Miser davantage sur la flexibilité de la demande d’électricité - notamment en la rendant plus coûteuse aux heures de pointe - est une piste pour en diminuer globalement le prix.

Financé par le Fonds de transition énergétique, DemandFlex est un projet qui vise à étudier les obstacles juridiques, économiques et techniques à la pleine exploitation du potentiel de flexibilité de la demande d’électricité.



« Toute personne raccordée au réseau peut diminuer ou augmenter sa consommation d’électricité à un moment précis en réponse à un signal extérieur, par exemple le prix.
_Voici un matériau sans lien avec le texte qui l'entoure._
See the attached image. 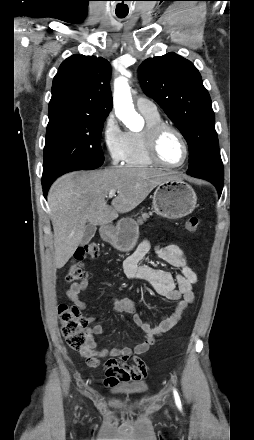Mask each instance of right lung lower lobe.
<instances>
[{"label": "right lung lower lobe", "mask_w": 254, "mask_h": 440, "mask_svg": "<svg viewBox=\"0 0 254 440\" xmlns=\"http://www.w3.org/2000/svg\"><path fill=\"white\" fill-rule=\"evenodd\" d=\"M50 185H51V183L50 184L49 183H42V188H43V193H44L45 198L47 196V191H48Z\"/></svg>", "instance_id": "98d812e1"}]
</instances>
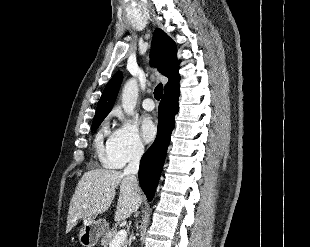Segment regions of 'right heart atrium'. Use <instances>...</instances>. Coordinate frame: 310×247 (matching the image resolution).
Here are the masks:
<instances>
[{"instance_id":"right-heart-atrium-1","label":"right heart atrium","mask_w":310,"mask_h":247,"mask_svg":"<svg viewBox=\"0 0 310 247\" xmlns=\"http://www.w3.org/2000/svg\"><path fill=\"white\" fill-rule=\"evenodd\" d=\"M109 138L107 149L102 157L103 164L111 168H121L128 162L139 160L145 150L135 123L123 119Z\"/></svg>"}]
</instances>
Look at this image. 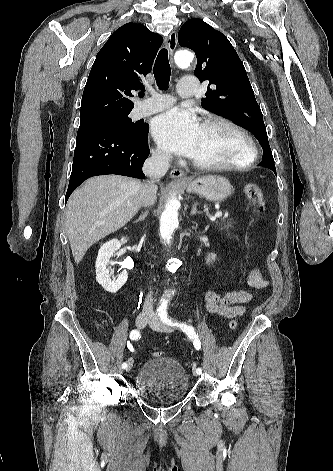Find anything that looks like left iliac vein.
<instances>
[{
	"mask_svg": "<svg viewBox=\"0 0 333 471\" xmlns=\"http://www.w3.org/2000/svg\"><path fill=\"white\" fill-rule=\"evenodd\" d=\"M149 325L152 329L156 330V331H159V332H170V328H168L167 326H165L161 320L157 317V316H152L150 321H149ZM194 375L195 376H198L199 374L196 373V371H194Z\"/></svg>",
	"mask_w": 333,
	"mask_h": 471,
	"instance_id": "1",
	"label": "left iliac vein"
}]
</instances>
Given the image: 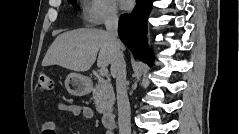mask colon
Listing matches in <instances>:
<instances>
[{
    "instance_id": "obj_1",
    "label": "colon",
    "mask_w": 239,
    "mask_h": 134,
    "mask_svg": "<svg viewBox=\"0 0 239 134\" xmlns=\"http://www.w3.org/2000/svg\"><path fill=\"white\" fill-rule=\"evenodd\" d=\"M38 90L41 92H48L53 89V80L51 76L46 73H40L37 80Z\"/></svg>"
}]
</instances>
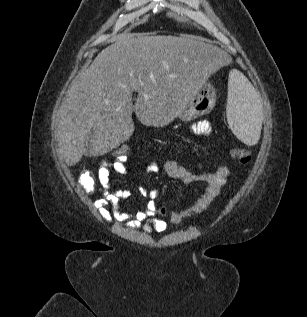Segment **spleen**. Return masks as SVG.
Listing matches in <instances>:
<instances>
[{
	"label": "spleen",
	"instance_id": "3e777b00",
	"mask_svg": "<svg viewBox=\"0 0 307 317\" xmlns=\"http://www.w3.org/2000/svg\"><path fill=\"white\" fill-rule=\"evenodd\" d=\"M228 85L226 114L229 126L244 144L255 145L260 138L263 120L259 96L248 79L237 70L230 72Z\"/></svg>",
	"mask_w": 307,
	"mask_h": 317
}]
</instances>
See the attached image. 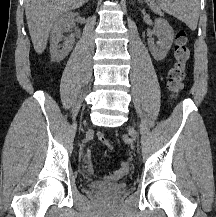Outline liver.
Listing matches in <instances>:
<instances>
[{
	"mask_svg": "<svg viewBox=\"0 0 216 217\" xmlns=\"http://www.w3.org/2000/svg\"><path fill=\"white\" fill-rule=\"evenodd\" d=\"M84 3L85 0H25L27 24L38 54L45 50L50 30L58 17Z\"/></svg>",
	"mask_w": 216,
	"mask_h": 217,
	"instance_id": "liver-1",
	"label": "liver"
}]
</instances>
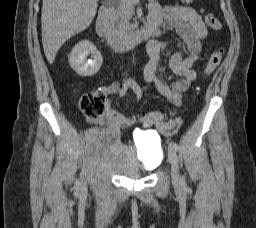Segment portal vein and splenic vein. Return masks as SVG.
Returning a JSON list of instances; mask_svg holds the SVG:
<instances>
[{
  "label": "portal vein and splenic vein",
  "instance_id": "18ae733b",
  "mask_svg": "<svg viewBox=\"0 0 256 228\" xmlns=\"http://www.w3.org/2000/svg\"><path fill=\"white\" fill-rule=\"evenodd\" d=\"M121 1H127V2H134V3H139L140 0H121Z\"/></svg>",
  "mask_w": 256,
  "mask_h": 228
}]
</instances>
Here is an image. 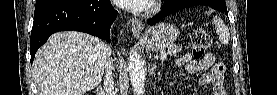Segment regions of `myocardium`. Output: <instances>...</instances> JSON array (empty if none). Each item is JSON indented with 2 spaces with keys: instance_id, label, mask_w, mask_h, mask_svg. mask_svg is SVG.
Masks as SVG:
<instances>
[{
  "instance_id": "obj_1",
  "label": "myocardium",
  "mask_w": 277,
  "mask_h": 95,
  "mask_svg": "<svg viewBox=\"0 0 277 95\" xmlns=\"http://www.w3.org/2000/svg\"><path fill=\"white\" fill-rule=\"evenodd\" d=\"M157 0H153L151 4L143 11L144 15L154 14L158 10Z\"/></svg>"
}]
</instances>
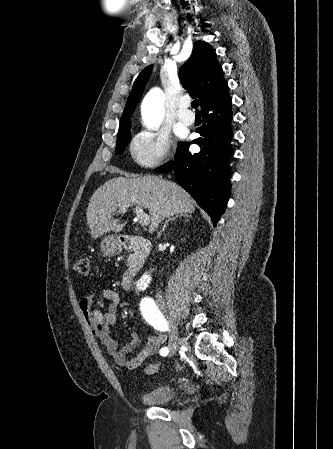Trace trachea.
<instances>
[{
  "label": "trachea",
  "instance_id": "1",
  "mask_svg": "<svg viewBox=\"0 0 333 449\" xmlns=\"http://www.w3.org/2000/svg\"><path fill=\"white\" fill-rule=\"evenodd\" d=\"M191 106H192V108L196 109V112H199V110H197V107H198V101L197 100L192 101Z\"/></svg>",
  "mask_w": 333,
  "mask_h": 449
}]
</instances>
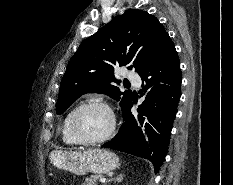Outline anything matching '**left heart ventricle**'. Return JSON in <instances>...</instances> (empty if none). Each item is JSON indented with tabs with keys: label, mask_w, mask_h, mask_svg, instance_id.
<instances>
[{
	"label": "left heart ventricle",
	"mask_w": 233,
	"mask_h": 185,
	"mask_svg": "<svg viewBox=\"0 0 233 185\" xmlns=\"http://www.w3.org/2000/svg\"><path fill=\"white\" fill-rule=\"evenodd\" d=\"M111 116L103 108H91L79 118L77 127L82 136L89 139L105 135L111 127Z\"/></svg>",
	"instance_id": "left-heart-ventricle-1"
}]
</instances>
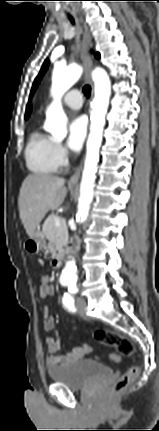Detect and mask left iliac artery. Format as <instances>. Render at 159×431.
Returning a JSON list of instances; mask_svg holds the SVG:
<instances>
[{
  "label": "left iliac artery",
  "instance_id": "obj_1",
  "mask_svg": "<svg viewBox=\"0 0 159 431\" xmlns=\"http://www.w3.org/2000/svg\"><path fill=\"white\" fill-rule=\"evenodd\" d=\"M75 285V284H74ZM77 292V289H73L72 291H71V293H69V294H65L64 295V297H63V304H64V306L68 309V310H70V311H72V312H75L76 311V309H75V306H74V298H73V296L71 295V294H74V293H76Z\"/></svg>",
  "mask_w": 159,
  "mask_h": 431
}]
</instances>
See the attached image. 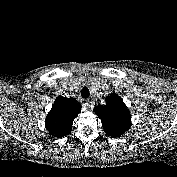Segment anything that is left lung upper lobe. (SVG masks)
I'll use <instances>...</instances> for the list:
<instances>
[{"instance_id": "obj_1", "label": "left lung upper lobe", "mask_w": 177, "mask_h": 177, "mask_svg": "<svg viewBox=\"0 0 177 177\" xmlns=\"http://www.w3.org/2000/svg\"><path fill=\"white\" fill-rule=\"evenodd\" d=\"M94 112L101 119L105 133L111 137H121L131 127L130 112L116 93L107 97L105 105L95 107Z\"/></svg>"}]
</instances>
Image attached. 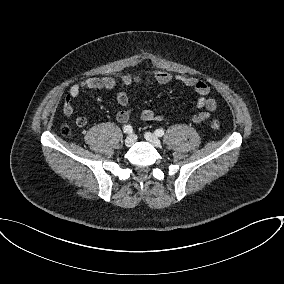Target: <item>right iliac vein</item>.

C’est sur ce principe que fonctionne le tarif jour-nuit : lancer sa machine à laver à 22h coûte moins cher que pendant la journée », illustre Marie Beudels, doctorante au Centre de droit public et social de l’ULB.





« Dans le contexte actuel, l’Europe souhaite réduire les pics de consommation, qui se situent typiquement entre 18 et 19h. Car le prix de l’électricité, sur les marchés de gros, est fixé en fonction du prix de l’unité de production la plus coûteuse - en ce moment celui des centrales au gaz. Donc en réduisant les pics de consommation, on réduit le nombre d’unités de production dont on a besoin pour rencontrer la demande et, à terme, on réduit le prix moyen de l’électricité sur les marchés de gros. »



Autrement dit, un prix de l’électricité plus cher aux heures de pointe pourrait permettre de réduire le prix moyen de l’électricité. Mais la flexibilité de la demande pourrait s’appuyer non seulement sur le prix de l’électricité elle-même, mais aussi sur les tarifs d’utilisation du réseau pour le transport et la distribution - une piste sur laquelle se penchent les chercheurs du projet DemandFlex.